[AIM OF THE EXERCISE] Below are the records. Reproduce the line that contains "nt formulés à base" and every line after it to the end, exactly and alone.

Saved data entries

○ ○ ○ ○

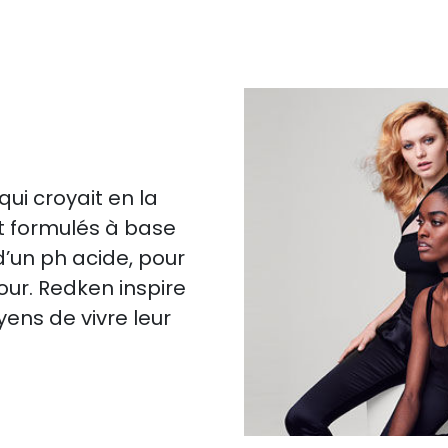
i croyait en la
nt formulés à base
d’un ph acide, pour
our. Redken inspire
ens de vivre leur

○ ○ ○ ○

[RESPONSE BELOW]
nt formulés à base
d’un ph acide, pour
our. Redken inspire
ens de vivre leur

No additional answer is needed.